Repasar la historia de nuestra democracia con honestidad intelectual es también reconocer su fracaso. Los argentinos viven peor hoy que en 1983. Tienen más derechos, sí, pero el Estado no ha hecho otra cosa que incumplir con ellos. En las frenéticas noches de la campaña electoral de Alfonsín solía escuchar de su boca aquello de “con la democracia se come, se cura y se educa”. No fue así.
¿Mentía Alfonsín? No creo. Su proclama nos condujo a valorar una herramienta que ni mi generación ni las anteriores habían conocido. Todo aquello estaba impregnado por la ilusión que vivíamos ante el final del régimen militar. Pero el hecho es que el fracaso, 40 años después, es innegable. Fuimos todos, como reza el título de aquel libro de Juan Bautista Yofre.
Los 40 años pasaron terribles y malvados. A mis casi 57 no he perdido ni olvidado los ideales democráticos de mi adolescencia. Nuestras biografías se han ido enredando con la historia del país “como en el muro la hiedra”. La única certeza es que la democracia de hoy ya no es lo que era cuando el día de nuestras vidas apenas comenzaba.
Hace un par de semanas y en medio del torrente diario de informaciones, Clarín publicó los resultados de una encuesta donde se le preguntaba a la gente acerca de su grado de satisfacción con la democracia. Los resultados son significativos. El 70% está entre “insatisfecho” (39%) y “muy insatisfecho” (31%) y apenas hay un 30% que está entre “satisfecho” (25%) y “muy satisfecho” (5%).
Ante la pobre performance de nuestra democracia estos resultados no pueden resultar extraños. Pero muestran un desplazamiento. El desprestigio y la pérdida de confianza ya no está enfocada sólo en algunos sectores. Por primera vez es el propio sistema el que está siendo puesto en cuestión.
El desprestigio y la pérdida de confianza ya no está enfocada sólo en algunos sectores.

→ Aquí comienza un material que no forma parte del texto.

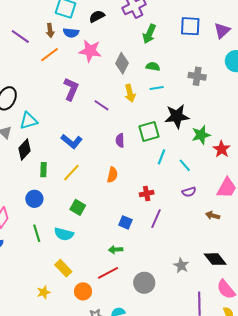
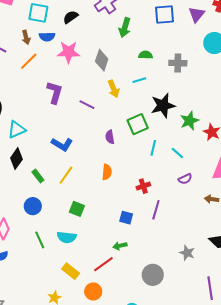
green semicircle: (153, 66) -> (146, 55), moved
green rectangle: (44, 170) -> (38, 176), turned -32
red line: (108, 273) -> (103, 264), moved

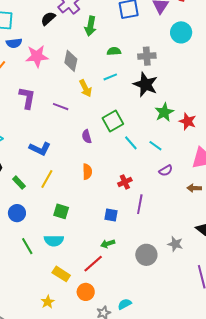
black semicircle: (71, 17) -> (48, 18), moved
black star: (163, 105) -> (145, 84), moved, turned -30
cyan line: (153, 148) -> (131, 143), turned -49
gray circle: (153, 275) -> (146, 255), moved

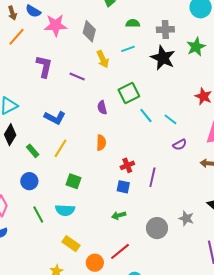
blue semicircle: (14, 43) -> (33, 11), turned 35
green star: (164, 112) -> (196, 47), moved
red cross: (125, 182) -> (127, 165), moved
red line: (93, 264) -> (120, 251), moved

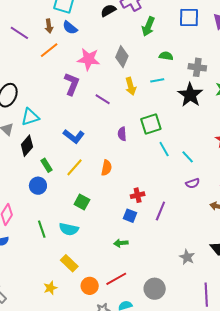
pink star: (56, 25) -> (89, 59), moved
orange semicircle: (101, 143) -> (107, 168), moved
blue circle: (29, 181) -> (38, 186), moved
gray circle: (157, 228) -> (155, 289), moved

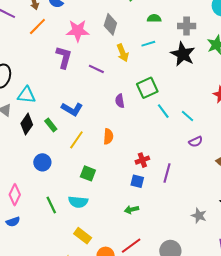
cyan triangle: (30, 117) -> (26, 95), turned 30
green rectangle: (47, 165) -> (51, 125), moved

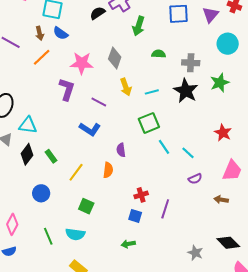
cyan line: (148, 44) -> (152, 92), moved
purple semicircle: (120, 101) -> (121, 150), moved
blue L-shape: (72, 109) -> (90, 129), moved

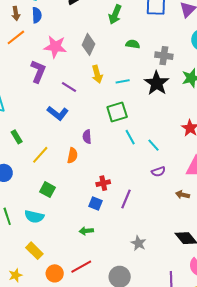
blue semicircle: (61, 33) -> (37, 15), turned -133
gray star: (195, 253) -> (138, 243), moved

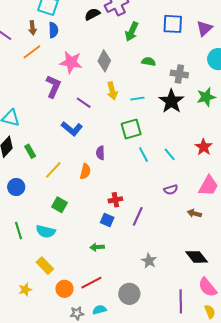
cyan line: (154, 145) -> (170, 154), moved

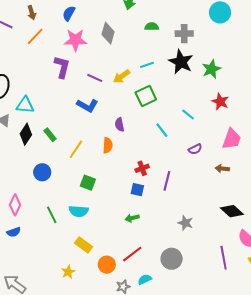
blue semicircle: (53, 30) -> (69, 13), moved, turned -140
yellow arrow: (112, 91) -> (122, 76), moved, turned 78
green star: (206, 97) -> (211, 69), moved
cyan line: (143, 155) -> (162, 130), moved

Por primera vez es el propio sistema el que está siendo puesto en cuestión.
Que nuestra democracia hoy se encuentre frágil y debilitada es también un signo de los tiempos. Podemos consolarnos diciendo que es algo que sucede en otros países y subestimarlo como si se tratara de un proceso inofensivo. La mala noticia es que no lo es. Si se silencia la crítica de la democracia y ésta queda en manos de populistas y autoritarios, el peligro no hará más que crecer.
Discutir la democracia y asumir sus problemas es algo más importante que la mera celebración del paso del tiempo. Se trata de un proceso que aún está vivo y cuyo rumbo aún es posible enderezar. Para poder defender la democracia deberemos defenderla de las palabras y las acciones de los autoritarios y los populistas, que se llenan la boca con ella mientras día a día horadan sus fundamentos.
Aprovechemos el cumpleaños para discutir lo que está mal. Recordemos todo lo que la democracia no ha resuelto e incluso ha agravado. Tal vez el mejor regalo de cumpleaños sea volver a experimentar aquella libertad de 1983. El desafío de pensar que todo puede cambiar si uno lo decide. Para terminar como aquel inolvidable monólogo de la película Solos en la madrugada, que había pasado años prohibida: “No podemos pasar otros 40 años hablando de los 40 años…”.
Merecemos volver a experimentar aquella alegría ante la novedad de la libertad. Pero sigamos jugando el mismo juego. El otro es aún peor. Yo lo viví, cuando apenas tenía 17, antes de vivir un siglo.